WORK ITEM
Among the records, which lines hold the word "Keep"? Pick them out.

(Document layout analysis data)
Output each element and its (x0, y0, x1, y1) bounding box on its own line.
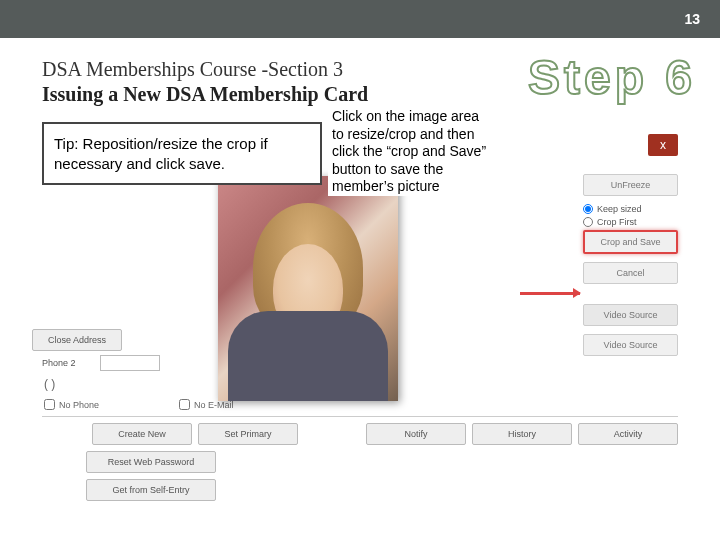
crop-first-radio[interactable]: Crop First (583, 217, 678, 227)
instruction-text: Click on the image area to resize/crop a… (328, 108, 498, 196)
page-number: 13 (684, 11, 700, 27)
self-entry-button[interactable]: Get from Self-Entry (86, 479, 216, 501)
keep-sized-radio[interactable]: Keep sized (583, 204, 678, 214)
top-bar: 13 (0, 0, 720, 38)
close-button[interactable]: x (648, 134, 678, 156)
member-photo-crop-area[interactable] (218, 176, 398, 401)
activity-button[interactable]: Activity (578, 423, 678, 445)
step-badge: Step 6 (528, 50, 696, 105)
reset-password-button[interactable]: Reset Web Password (86, 451, 216, 473)
notify-button[interactable]: Notify (366, 423, 466, 445)
video-source-label: Video Source (583, 304, 678, 326)
separator (42, 416, 678, 417)
set-primary-button[interactable]: Set Primary (198, 423, 298, 445)
phone2-label: Phone 2 (42, 358, 100, 368)
arrow-annotation (520, 292, 580, 295)
history-button[interactable]: History (472, 423, 572, 445)
tip-callout: Tip: Reposition/resize the crop if neces… (42, 122, 322, 185)
no-phone-checkbox[interactable]: No Phone (44, 399, 99, 410)
crop-and-save-button[interactable]: Crop and Save (583, 230, 678, 254)
unfreeze-button[interactable]: UnFreeze (583, 174, 678, 196)
video-source-button[interactable]: Video Source (583, 334, 678, 356)
phone2-input[interactable] (100, 355, 160, 371)
create-new-button[interactable]: Create New (92, 423, 192, 445)
photo-placeholder (228, 311, 388, 401)
cancel-button[interactable]: Cancel (583, 262, 678, 284)
close-address-button[interactable]: Close Address (32, 329, 122, 351)
capture-panel: x UnFreeze Keep sized Crop First Crop an… (478, 174, 678, 364)
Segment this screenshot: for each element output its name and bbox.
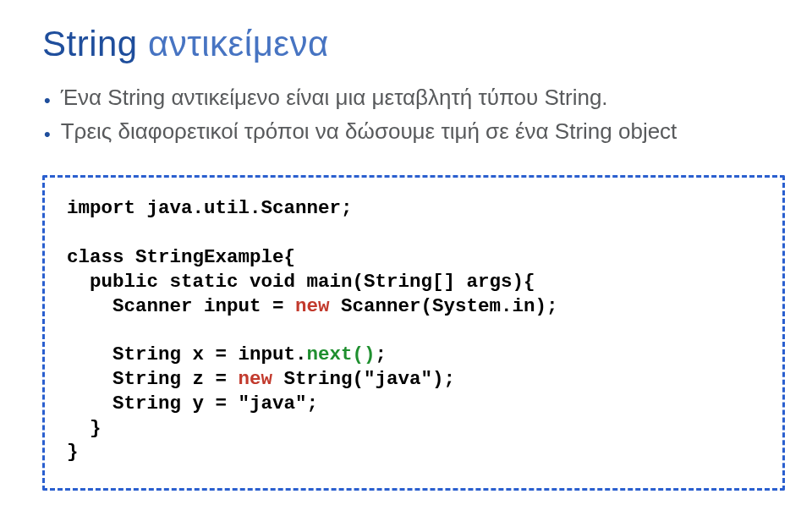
bullet-list: • Ένα String αντικείμενο είναι μια μεταβ… xyxy=(44,83,770,146)
code-line: String y = "java"; xyxy=(67,392,318,414)
bullet-dot-icon: • xyxy=(44,122,51,147)
title-rest: αντικείμενα xyxy=(138,24,329,63)
code-line-part: String z = xyxy=(67,368,239,390)
bullet-text: Τρεις διαφορετικοί τρόποι να δώσουμε τιμ… xyxy=(61,117,678,146)
bullet-item: • Τρεις διαφορετικοί τρόποι να δώσουμε τ… xyxy=(44,117,770,147)
method-call: next() xyxy=(307,343,376,365)
bullet-item: • Ένα String αντικείμενο είναι μια μεταβ… xyxy=(44,83,770,113)
title-code-word: String xyxy=(42,24,138,63)
keyword-new: new xyxy=(239,368,273,390)
keyword-new: new xyxy=(295,295,330,317)
code-line-part: ; xyxy=(376,343,387,365)
code-line-part: Scanner(System.in); xyxy=(330,295,558,317)
code-line: } xyxy=(67,417,102,439)
code-line: class StringExample{ xyxy=(67,246,295,268)
bullet-text: Ένα String αντικείμενο είναι μια μεταβλη… xyxy=(61,83,608,113)
code-box: import java.util.Scanner; class StringEx… xyxy=(42,175,785,491)
bullet-dot-icon: • xyxy=(44,88,51,113)
code-line: import java.util.Scanner; xyxy=(67,197,353,219)
code-block: import java.util.Scanner; class StringEx… xyxy=(67,196,760,464)
code-line-part: String("java"); xyxy=(272,368,455,390)
code-line: public static void main(String[] args){ xyxy=(67,271,535,293)
code-line: } xyxy=(67,441,79,463)
code-line-part: Scanner input = xyxy=(67,295,295,317)
slide: String αντικείμενα • Ένα String αντικείμ… xyxy=(0,0,812,516)
slide-title: String αντικείμενα xyxy=(42,24,770,64)
code-line-part: String x = input. xyxy=(67,343,307,365)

RESPONSE AREA
keep-sized-radio[interactable]: Keep sized (583, 204, 678, 214)
capture-panel: x UnFreeze Keep sized Crop First Crop an… (478, 174, 678, 364)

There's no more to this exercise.